▸ **AIM OF THE EXERCISE**: Having read the records, set them all down exactly as they appear.

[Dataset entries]
● ● ●

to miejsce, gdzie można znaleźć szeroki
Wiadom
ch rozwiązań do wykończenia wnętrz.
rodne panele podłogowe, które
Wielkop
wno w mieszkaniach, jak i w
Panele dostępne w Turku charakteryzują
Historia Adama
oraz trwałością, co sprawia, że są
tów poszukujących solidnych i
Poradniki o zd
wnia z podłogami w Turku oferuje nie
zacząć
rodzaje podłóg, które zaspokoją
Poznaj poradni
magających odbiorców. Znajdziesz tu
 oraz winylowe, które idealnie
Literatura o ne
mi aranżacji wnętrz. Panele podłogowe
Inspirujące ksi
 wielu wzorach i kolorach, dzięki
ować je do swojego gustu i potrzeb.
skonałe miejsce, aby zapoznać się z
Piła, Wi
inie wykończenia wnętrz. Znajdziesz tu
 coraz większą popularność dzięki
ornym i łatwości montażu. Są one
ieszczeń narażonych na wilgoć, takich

● ● ●

▸ **EXERCISE OUTPUT**:
to miejsce, gdzie można znaleźć szeroki
Wiadom
ch rozwiązań do wykończenia wnętrz.
rodne panele podłogowe, które
Wielkop
wno w mieszkaniach, jak i w
Panele dostępne w Turku charakteryzują
Historia Adama
oraz trwałością, co sprawia, że są
tów poszukujących solidnych i
Poradniki o zd
wnia z podłogami w Turku oferuje nie
zacząć
rodzaje podłóg, które zaspokoją
Poznaj poradni
magających odbiorców. Znajdziesz tu
 oraz winylowe, które idealnie
Literatura o ne
mi aranżacji wnętrz. Panele podłogowe
Inspirujące ksi
 wielu wzorach i kolorach, dzięki
ować je do swojego gustu i potrzeb.
skonałe miejsce, aby zapoznać się z
Piła, Wi
inie wykończenia wnętrz. Znajdziesz tu
 coraz większą popularność dzięki
ornym i łatwości montażu. Są one
ieszczeń narażonych na wilgoć, takich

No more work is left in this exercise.